The annual Childcare Survey is published in the spring and documents the costs and availability of childcare in the UK. Data from the Childcare Survey has been used by the UK government to assess childcare in the UK and by the Living Wage Foundation to calculate the Living Wage. The Trust also publishes the annual Holiday Childcare Survey is published in the summer and documents the costs and availability of holiday childcare in the UK, and the annual Older People's Care Survey is published in the fall and documents the costs and availability of care for older people in the UK.

== Programmes ==
The Family and Childcare Trust runs a number of parent-led programmes.

The Parent Champions programme is a peer-to-peer volunteer support programme launched by the Daycare Trust in 2007. The Parent Champions model consists of parents reaching out to local parents in the community and speaking to them about their own experiences of local family services, particularly early education services.

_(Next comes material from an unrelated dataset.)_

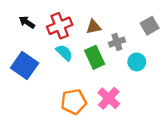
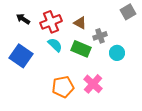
gray square: (150, 26) -> (128, 12), moved
brown triangle: (94, 27) -> (80, 23), turned 40
green rectangle: (95, 57) -> (81, 49), turned -42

The Young Dads Collective (YDC) works to reduce levels of poverty and isolation experienced by young dads aged 25 and under. The YDC is made of young dads who engage with and consult family services professionals as experts by experience. The YDC model involves supporting the young members to advocate on behalf of other young dads and developing the members' skill sets and employability.

The Family and Childcare Trust provides the secretariat for the All Party Parliamentary Group for Families in the Early Years.